Records from a collection

+++

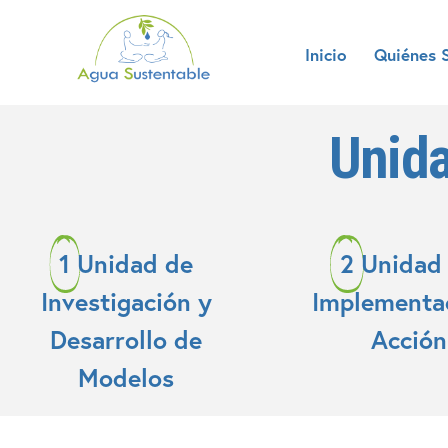
Inicio
Quiénes 
Unida
1
Unidad de
2
Unidad
Investigación y
Implementa
Desarrollo de
Acción
Modelos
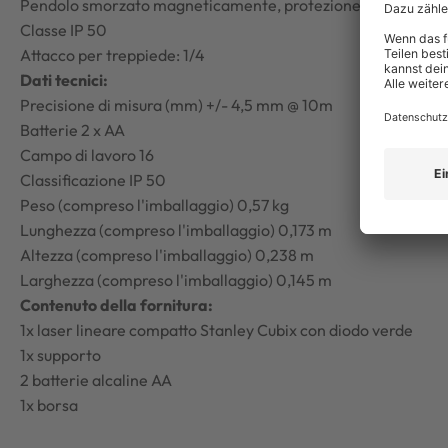
Pendolo smorzato magneticamente, protezione per il trasp
Classe IP 50
Attacco per treppiede: 1/4
Dati tecnici:
Precisione di misura (mm) +/- 4,5 mm @ 10m
Batterie 2 x AA
Campo di lavoro 16
Classificazione IP 50
Peso (compreso l'imballaggio) 0,57 kg
Lunghezza (compreso l'imballaggio) 0,173 m
Altezza (compreso l'imballaggio) 0,238 m
Larghezza (compreso l'imballaggio) 0,145 m
Contenuto della fornitura:
1x laser lineare compatto Stanley Cubix con diodo verde
1x supporto
2 batterie alcaline AA
1x borsa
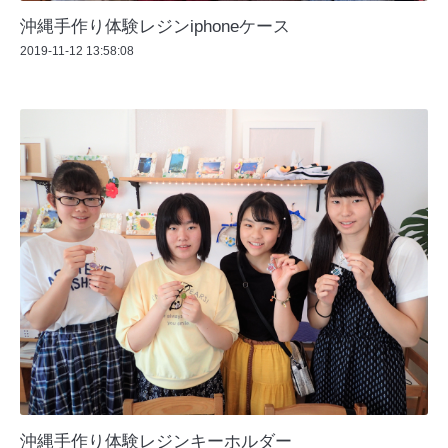
沖縄手作り体験レジンiphoneケース
2019-11-12 13:58:08
沖縄手作り体験レジンキーホルダー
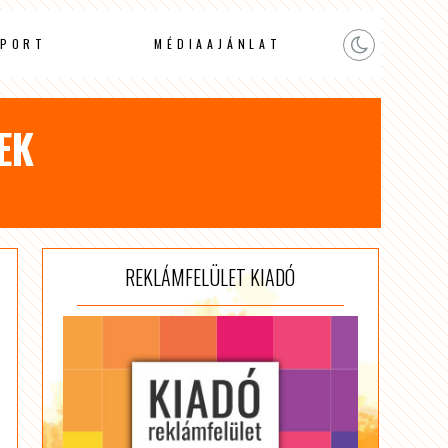
PORT
MÉDIAAJÁNLAT
EK
REKLÁMFELÜLET KIADÓ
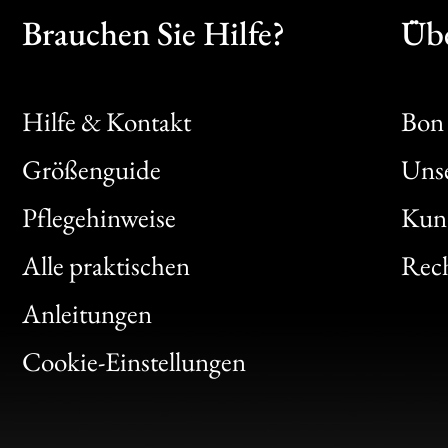
Brauchen Sie Hilfe?
Übe
Hilfe & Kontakt
Bon 
Größenguide
Unse
Bon
Pflegehinweise
Kun
Clic
Alle praktischen
Rech
Bon
Anleitungen
Gen
Cookie-Einstellungen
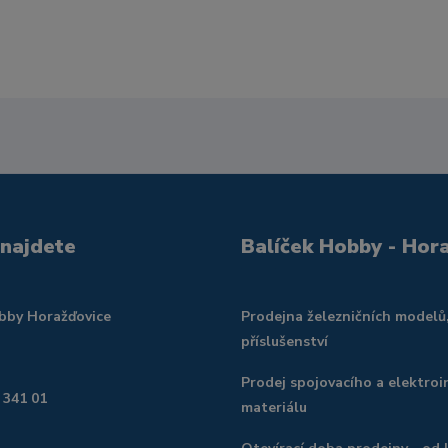
 najdete
Balíček Hobby - Hor
obby Horažďovice
Prodejna železničních modelů
příslušenství
Prodej spojovacího a elektroi
 341 01
materiálu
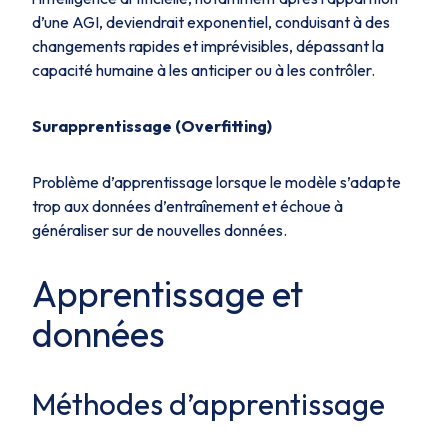
d’une AGI, deviendrait exponentiel, conduisant à des
changements rapides et imprévisibles, dépassant la
capacité humaine à les anticiper ou à les contrôler.
Surapprentissage (Overfitting)
Problème d’apprentissage lorsque le modèle s’adapte
trop aux données d’entraînement et échoue à
généraliser sur de nouvelles données.
Apprentissage et
données
Méthodes d’apprentissage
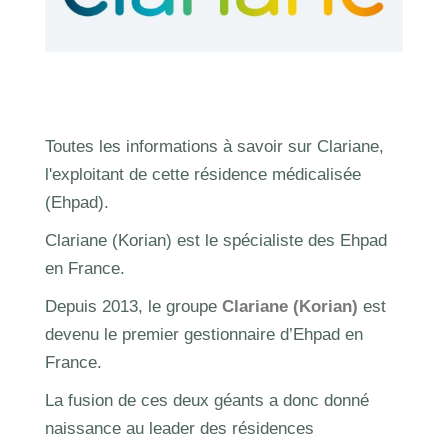
Toutes les informations à savoir sur Clariane,
l'exploitant de cette résidence médicalisée
(Ehpad).
Clariane (Korian) est le spécialiste des Ehpad
en France.
Depuis 2013, le groupe
Clariane (Korian)
est
devenu le premier gestionnaire d’Ehpad en
France.
La fusion de ces deux géants a donc donné
naissance au leader des résidences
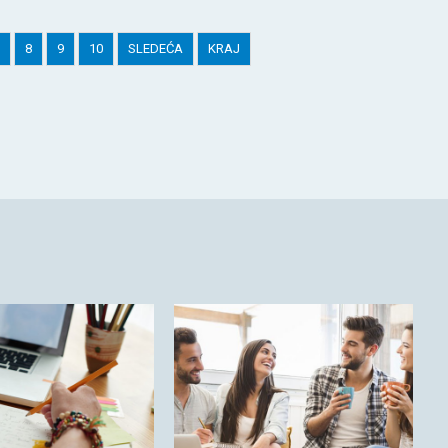
8
9
10
SLEDEĆA
KRAJ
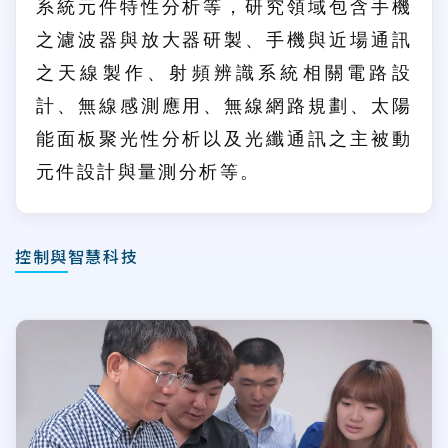
系統元件特性分析等，研究領域包含手機
之濾波器與放大器研製、手機與近場通訊
之天線製作、射頻辨識系統相關電路設
計、無線感測應用、無線網路規劃、太陽
能面板聚光性分析以及光纖通訊之主被動
元件設計與量測分析等。
控制與智慧科技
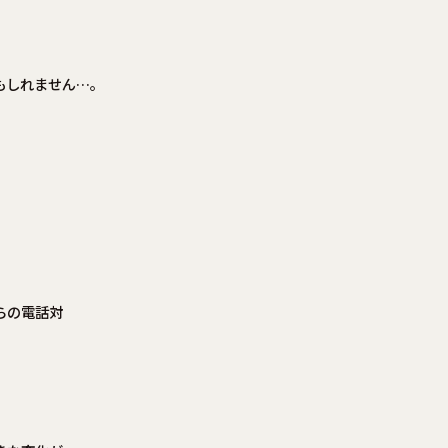
もしれません…。
らの電話対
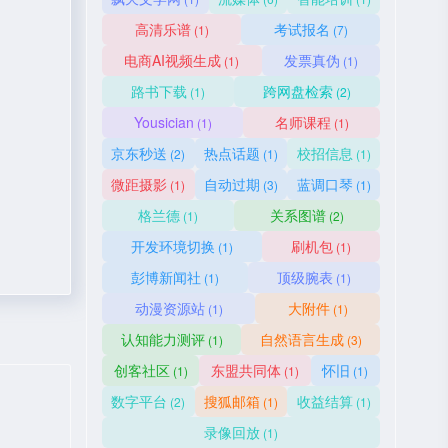
高清乐谱
考试报名
(1)
(7)
电商AI视频生成
发票真伪
(1)
(1)
路书下载
跨网盘检索
(1)
(2)
Yousician
名师课程
(1)
(1)
京东秒送
热点话题
校招信息
(2)
(1)
(1)
微距摄影
自动过期
蓝调口琴
(1)
(3)
(1)
格兰德
关系图谱
(1)
(2)
开发环境切换
刷机包
(1)
(1)
彭博新闻社
顶级腕表
(1)
(1)
动漫资源站
大附件
(1)
(1)
认知能力测评
自然语言生成
(1)
(3)
创客社区
东盟共同体
怀旧
(1)
(1)
(1)
数字平台
搜狐邮箱
收益结算
(2)
(1)
(1)
录像回放
(1)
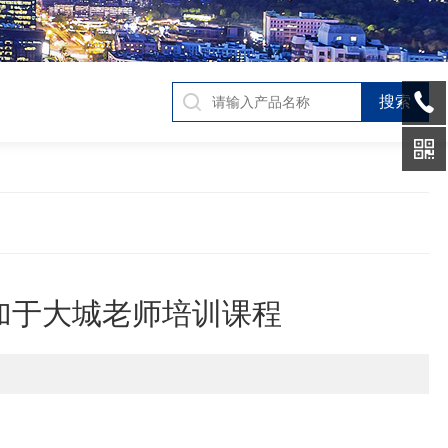
参加于大城老师培训课程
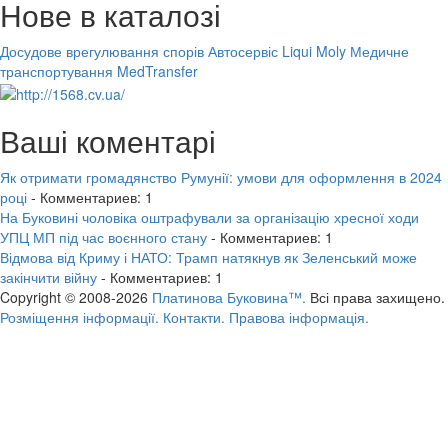
Нове в каталозі
Досудове врегулювання спорів
Автосервіс Liqui Moly
Медичне
транспортування MedTransfer
Ваші коментарі
Як отримати громадянство Румунії: умови для оформлення в 2024
році
- Комментариев: 1
На Буковині чоловіка оштрафували за організацію хресної ходи
УПЦ МП під час воєнного стану
- Комментариев: 1
Відмова від Криму і НАТО: Трамп натякнув як Зеленський може
закінчити війну
- Комментариев: 1
Copyright © 2008-2026
Платинова Буковина™.
Всі права захищено.
Розміщення інформації.
Контакти.
Правова інформація.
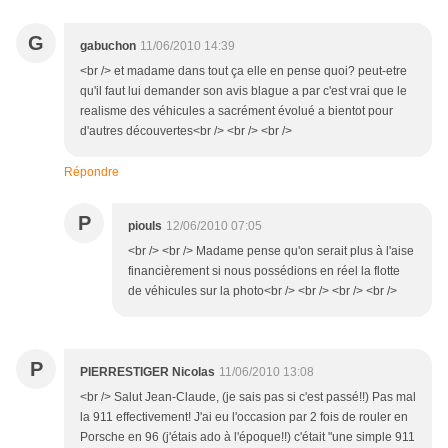
G
gabuchon
11/06/2010 14:39
<br /> et madame dans tout ça elle en pense quoi? peut-etre
qu'il faut lui demander son avis blague a par c'est vrai que le
realisme des véhicules a sacrément évolué a bientot pour
d'autres découvertes<br /> <br /> <br />
Répondre
P
piouls
12/06/2010 07:05
<br /> <br /> Madame pense qu'on serait plus à l'aise
financièrement si nous possédions en réel la flotte
de véhicules sur la photo<br /> <br /> <br /> <br />
P
PIERRESTIGER Nicolas
11/06/2010 13:08
<br /> Salut Jean-Claude, (je sais pas si c'est passé!!) Pas mal
la 911 effectivement! J'ai eu l'occasion par 2 fois de rouler en
Porsche en 96 (j'étais ado à l'époque!!) c'était "une simple 911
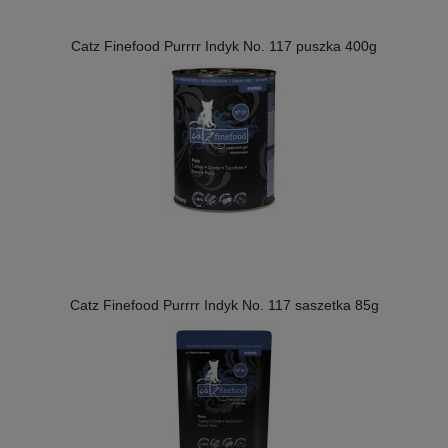
Catz Finefood Purrrr Indyk No. 117 puszka 400g
Catz Finefood Purrrr Indyk No. 117 saszetka 85g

+++

What this task involves: An exact reprint of the records above is required, with all pictures left out.

Your solution:
Inicio
Quiénes 
Unida
1
Unidad de
2
Unidad
Investigación y
Implementa
Desarrollo de
Acción
Modelos
Pendolo smorzato magneticamente, protezione per il trasp
Classe IP 50
Attacco per treppiede: 1/4
Dati tecnici:
Precisione di misura (mm) +/- 4,5 mm @ 10m
Batterie 2 x AA
Campo di lavoro 16
Classificazione IP 50
Peso (compreso l'imballaggio) 0,57 kg
Lunghezza (compreso l'imballaggio) 0,173 m
Altezza (compreso l'imballaggio) 0,238 m
Larghezza (compreso l'imballaggio) 0,145 m
Contenuto della fornitura:
1x laser lineare compatto Stanley Cubix con diodo verde
1x supporto
2 batterie alcaline AA
1x borsa
沖縄手作り体験レジンiphoneケース
2019-11-12 13:58:08
沖縄手作り体験レジンキーホルダー
PORT
MÉDIAAJÁNLAT
EK
REKLÁMFELÜLET KIADÓ
Brauchen Sie Hilfe?
Übe
Hilfe & Kontakt
Bon 
Größenguide
Unse
Bon
Pflegehinweise
Kun
Clic
Alle praktischen
Rech
Bon
Anleitungen
Gen
Cookie-Einstellungen
 najdete
Balíček Hobby - Hor
obby Horažďovice
Prodejna železničních modelů
příslušenství
Prodej spojovacího a elektroi
 341 01
materiálu
d’une AGI, deviendrait exponentiel, conduisant à des
changements rapides et imprévisibles, dépassant la
capacité humaine à les anticiper ou à les contrôler.
Surapprentissage (Overfitting)
Problème d’apprentissage lorsque le modèle s’adapte
trop aux données d’entraînement et échoue à
généraliser sur de nouvelles données.
Apprentissage et
données
Méthodes d’apprentissage
Toutes les informations à savoir sur Clariane,
l'exploitant de cette résidence médicalisée
(Ehpad).
Clariane (Korian) est le spécialiste des Ehpad
en France.
Depuis 2013, le groupe
Clariane (Korian)
est
devenu le premier gestionnaire d’Ehpad en
France.
La fusion de ces deux géants a donc donné
naissance au leader des résidences
8
9
10
SLEDEĆA
KRAJ
系統元件特性分析等，研究領域包含手機
之濾波器與放大器研製、手機與近場通訊
之天線製作、射頻辨識系統相關電路設
計、無線感測應用、無線網路規劃、太陽
能面板聚光性分析以及光纖通訊之主被動
元件設計與量測分析等。
控制與智慧科技
もしれません…。
らの電話対
高清乐谱
考试报名
(1)
(7)
电商AI视频生成
发票真伪
(1)
(1)
路书下载
跨网盘检索
(1)
(2)
Yousician
名师课程
(1)
(1)
京东秒送
热点话题
校招信息
(2)
(1)
(1)
微距摄影
自动过期
蓝调口琴
(1)
(3)
(1)
格兰德
关系图谱
(1)
(2)
开发环境切换
刷机包
(1)
(1)
彭博新闻社
顶级腕表
(1)
(1)
动漫资源站
大附件
(1)
(1)
认知能力测评
自然语言生成
(1)
(3)
创客社区
东盟共同体
怀旧
(1)
(1)
(1)
数字平台
搜狐邮箱
收益结算
(2)
(1)
(1)
录像回放
(1)
参加于大城老师培训课程
Нове в каталозі
Досудове врегулювання спорів
Автосервіс Liqui Moly
Медичне
транспортування MedTransfer
Ваші коментарі
Як отримати громадянство Румунії: умови для оформлення в 2024
році
- Комментариев: 1
На Буковині чоловіка оштрафували за організацію хресної ходи
УПЦ МП під час воєнного стану
- Комментариев: 1
Відмова від Криму і НАТО: Трамп натякнув як Зеленський може
закінчити війну
- Комментариев: 1
Copyright © 2008-2026
Платинова Буковина™.
Всі права захищено.
Розміщення інформації.
Контакти.
Правова інформація.
G
gabuchon
11/06/2010 14:39
<br /> et madame dans tout ça elle en pense quoi? peut-etre
qu'il faut lui demander son avis blague a par c'est vrai que le
realisme des véhicules a sacrément évolué a bientot pour
d'autres découvertes<br /> <br /> <br />
Répondre
P
piouls
12/06/2010 07:05
<br /> <br /> Madame pense qu'on serait plus à l'aise
financièrement si nous possédions en réel la flotte
de véhicules sur la photo<br /> <br /> <br /> <br />
P
PIERRESTIGER Nicolas
11/06/2010 13:08
<br /> Salut Jean-Claude, (je sais pas si c'est passé!!) Pas mal
la 911 effectivement! J'ai eu l'occasion par 2 fois de rouler en
Porsche en 96 (j'étais ado à l'époque!!) c'était "une simple 911
Catz Finefood Purrrr Indyk No. 117 puszka 400g
Catz Finefood Purrrr Indyk No. 117 saszetka 85g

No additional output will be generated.